Le cours de l’action Beyond Meat a bondi de 85% en 2020. Comme tant d’autres, il a chuté en mars, lorsqu’a éclaté la pandémie. Reste que son redressement est extraordinaire. Ses causes sont diverses: Beyond Meat attire beaucoup d’investisseurs en quête de placements éthiques, certains institutionnels s’intéressent à sa politique durable… Quoi qu’il en soit, le marché des substituts de viande affiche une insolente croissance. Les groupes alimentaires internationaux en ont bien conscience. Certains concurrents de Beyond Meat, dont Impossible Foods, pourraient du reste faire leur entrée en Bourse également. Côté fast-foods, l’essai effectué par McDonald’s avec les hamburgers de Beyond Meat remporte un succès tel que la chaîne a décidé de développer et de produire elle-même un burger appelé McPlant; elle proposera une version végétale de son hamburger de poulet et de ses formules petit-déjeuner également. Voilà donc une opportunité pour l’investisseur conscient des risques, qui dispose d’un horizon de deux à trois ans au moins.
Les géants investissent
Nous le disions: les grands groupes sont eux aussi dans la course. En Belgique, le suisse Nestlé propose la marque Garden Gourmet dans les rayons des magasins Albert Heijn, entre autres. Ses produits d’origine végétale ont permis à Nestlé d’enregistrer l’an passé pour 200 millions de francs suisses (CHF) de CA aux Etats-Unis et en Europe; ce n’est certes qu’une fraction de son chiffre total (93 milliards CHF), mais la croissance de cette gamme tourne autour des 10% l’an; il n’est donc pas impossible que ces denrées représentent, dans quelques années, l’essentiel du CA du groupe. Comme ses produits à base de vraie viande composent toujours une part importante de son offre, Nestlé ne peut être qualifié d’acteur pur. Son titre ne s’est pas particulièrement distingué l’an passé. Il a violemment chuté en mars, avant de rapidement renouer avec des niveaux quasi normaux. A plus de 2,5%, le rendement en dividende pose un solide plancher sous le cours. Nestlé est une valeur de base dans le portefeuille de tout investisseur défensif.
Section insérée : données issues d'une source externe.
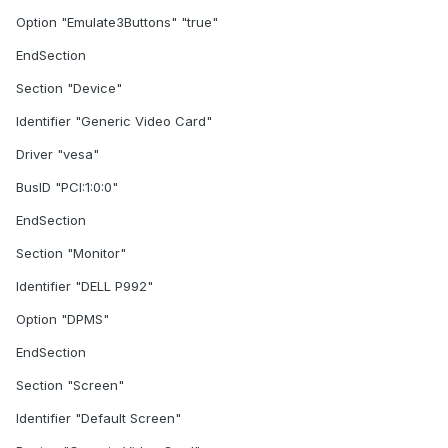
Option "Emulate3Buttons" "true"
EndSection
Section "Device"
Identifier "Generic Video Card"
Driver "vesa"
BusID "PCI:1:0:0"
EndSection
Section "Monitor"
Identifier "DELL P992"
Option "DPMS"
EndSection
Section "Screen"
Identifier "Default Screen"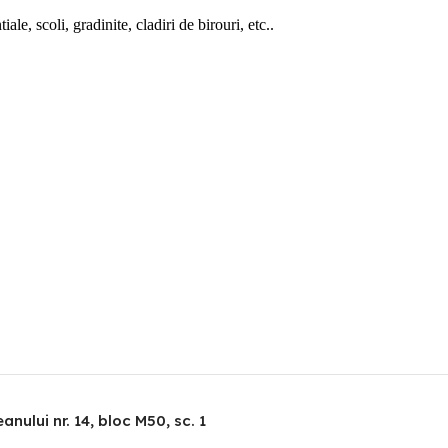
ale, scoli, gradinite, cladiri de birouri, etc..
nului nr. 14, bloc M50, sc. 1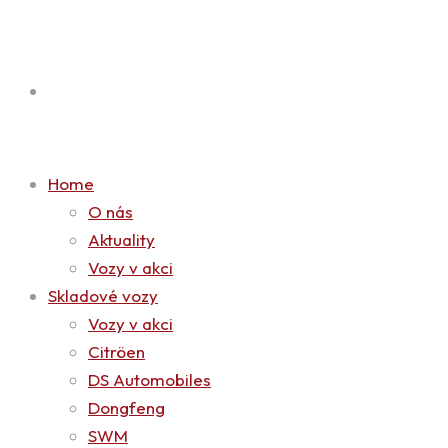
Home
O nás
Aktuality
Vozy v akci
Skladové vozy
Vozy v akci
Citröen
DS Automobiles
Dongfeng
SWM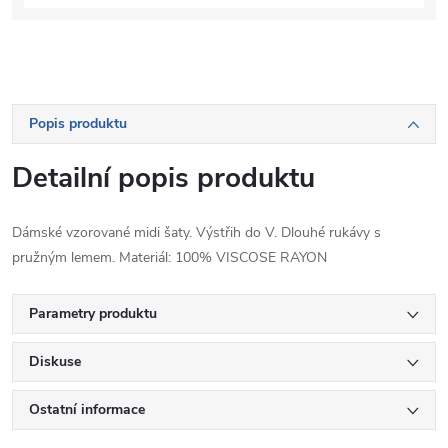
Popis produktu
Detailní popis produktu
Dámské vzorované midi šaty. Výstřih do V. Dlouhé rukávy s
pružným lemem. Materiál: 100% VISCOSE RAYON
Parametry produktu
Diskuse
Ostatní informace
Ce qui vaut pour Nestlé vaut aussi pour Unilever. Son cours n’a certes pas encore entièrement récupéré de la déconvenue du mois de mars, mais la multinationale néerlando-britannique a toujours été une vraie force tranquille. Cela fait près de cinq ans déjà qu’elle produit des denrées alimentaires d’imitation en collaboration avec Le Boucher Végétarien, qu’elle a racheté il y a deux ans. A l’époque, le CA de cette société néerlandaise atteignait 10 millions d’euros, alors que celui d’Unilever s’établit à 50 milliards d’euros par an. Soutenu par le marketing de la maison mère, le pôle progresse désormais considérablement. Tout comme celle de Nestlé, la gamme des produits Unilever reste d’origine essentiellement animale; le groupe n’est donc pas un pure player mais pour qui souhaite investir dans un secteur incontestablement prometteur, il est à n’en pas douter un excellent choix.